Ollama modelfile

#1
by pesonen - opened

Model seems to output [/INST] at the beginning of the response when GGUF file is loaded to ollama with minimum modelfile. Also output seem to be quite random occasionally. Would it be possible to have some pointers to instructions on how to create Ollama modelfiles for these smaller models?

Model seems to output [/INST] at the beginning of the response when GGUF file is loaded to ollama with minimum modelfile. Also output seem to be quite random occasionally. Would it be possible to have some pointers to instructions on how to create Ollama modelfiles for these smaller models?

I am facing this same issue. Also the prompt format would be useful to know.

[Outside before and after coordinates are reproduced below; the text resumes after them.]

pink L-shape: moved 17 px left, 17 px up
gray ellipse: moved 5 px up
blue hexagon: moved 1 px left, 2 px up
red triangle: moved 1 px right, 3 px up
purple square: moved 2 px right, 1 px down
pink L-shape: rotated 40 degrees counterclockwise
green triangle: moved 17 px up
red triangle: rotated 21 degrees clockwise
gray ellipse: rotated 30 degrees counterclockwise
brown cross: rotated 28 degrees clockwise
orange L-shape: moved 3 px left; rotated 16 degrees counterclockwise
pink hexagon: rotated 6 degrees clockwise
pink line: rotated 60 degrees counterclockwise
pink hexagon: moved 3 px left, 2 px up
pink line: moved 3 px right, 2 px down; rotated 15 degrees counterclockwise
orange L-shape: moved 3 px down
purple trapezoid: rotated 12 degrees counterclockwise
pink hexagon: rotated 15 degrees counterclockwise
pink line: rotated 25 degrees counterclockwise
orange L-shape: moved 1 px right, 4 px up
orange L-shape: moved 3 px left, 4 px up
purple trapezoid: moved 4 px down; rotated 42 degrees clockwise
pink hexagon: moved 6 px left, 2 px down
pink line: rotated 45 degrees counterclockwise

I can't help with ollama, and for prompt format, these questions should probably go to the original model. However, from looking at the chat template, the prompt format should be llama 2 (which also explains that [/INST]).

@pesonen , did you manage to find out what was wrong? I am facing the same issue with valid llama2 template applied. I've tried quite many attempts with different variations to the formatting and none of them has been successful. [INST] or [/INST] is almost always present in output.

You should be able to use the model directly from this repo and it should have template correctly set based on the tokenizer.chat_template property
https://huggingface.co/docs/hub/ollama

But it might still be wrong somehow at least based on my fast testing:

image.png

Here is the Ollama based way of defining template (Created with o1-preview based on documentation from Ollama and our tokenizer chat template so might contain errors)
'''
{{- $bos_token := "" }}
{{- $eos_token := "
" }}
<>
{{- if .System }}
{{ .System }}
{{- else if and (gt (len .Messages) 0) (eq ((index .Messages 0).Role) "system") }}
{{ (index .Messages 0).Content }}
{{- else }}
Olet tekoälyavustaja. Vastaat aina mahdollisimman avuliaasti. Vastauksesi eivät saa sisältää mitään haitallista, epäeettistä, rasistista, seksististä, vaarallista tai laitonta sisältöä. Jos kysymyksessä ei ole mitään järkeä tai se ei ole asiasisällöltään johdonmukainen, selitä miksi sen sijaan, että vastaisit jotain väärin. Jos et tiedä vastausta kysymykseen, älä kerro väärää tietoa.
{{- end }}
<>
{{- range $index, $message := .Messages }}
{{- if and (eq $index 0) (eq $message.Role "system") }}
{{- /* Skip the system message already processed */ }}
{{- else }}
{{- if eq $message.Role "user" }}
{{- if and (eq $index 1) (eq ((index .Messages 0).Role) "system") }}
{{- $content := printf "<>\n%s\n<>\n\n%s" ((index .Messages 0).Content) $message.Content }}
{{ printf "%s [INST] %s [/INST]" $bos_token $content }}
{{- else }}
{{ printf "%s [INST] %s [/INST]" $bos_token $message.Content }}
{{- end }}
{{- else if eq $message.Role "assistant" }}
{{ printf " %s%s" $message.Content $eos_token }}
{{- else }}
{{ error "Conversation roles must alternate between 'user' and 'assistant'." }}
{{- end }}
{{- end }}
{{- end }}
'''

I tried also to run the model directly from repo and thought that ollama is missing the template for it, but as you said gguf should contain it already in tokenizer.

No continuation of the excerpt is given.